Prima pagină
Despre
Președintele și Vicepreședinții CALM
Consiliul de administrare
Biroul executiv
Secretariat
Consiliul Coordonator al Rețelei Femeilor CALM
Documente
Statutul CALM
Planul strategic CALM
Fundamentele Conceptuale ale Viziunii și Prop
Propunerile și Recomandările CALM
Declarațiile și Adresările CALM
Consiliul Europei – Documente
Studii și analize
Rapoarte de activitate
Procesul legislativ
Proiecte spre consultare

====

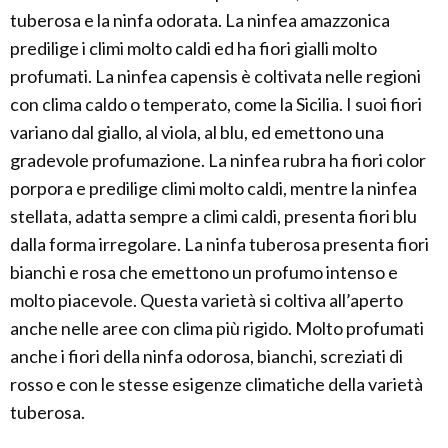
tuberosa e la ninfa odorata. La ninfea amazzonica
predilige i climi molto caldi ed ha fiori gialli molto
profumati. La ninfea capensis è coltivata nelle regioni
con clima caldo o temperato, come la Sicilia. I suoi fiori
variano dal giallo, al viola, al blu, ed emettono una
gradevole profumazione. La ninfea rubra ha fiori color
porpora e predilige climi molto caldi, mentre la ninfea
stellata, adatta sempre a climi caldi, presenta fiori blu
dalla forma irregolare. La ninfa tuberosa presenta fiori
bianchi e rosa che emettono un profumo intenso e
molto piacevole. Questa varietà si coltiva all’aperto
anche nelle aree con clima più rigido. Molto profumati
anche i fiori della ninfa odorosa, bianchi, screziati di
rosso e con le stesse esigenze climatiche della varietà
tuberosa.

====

Exercise description
If a line of the data holds the string "nelle", list it.

Answer to this exercise
profumati. La ninfea capensis è coltivata nelle regioni
anche nelle aree con clima più rigido. Molto profumati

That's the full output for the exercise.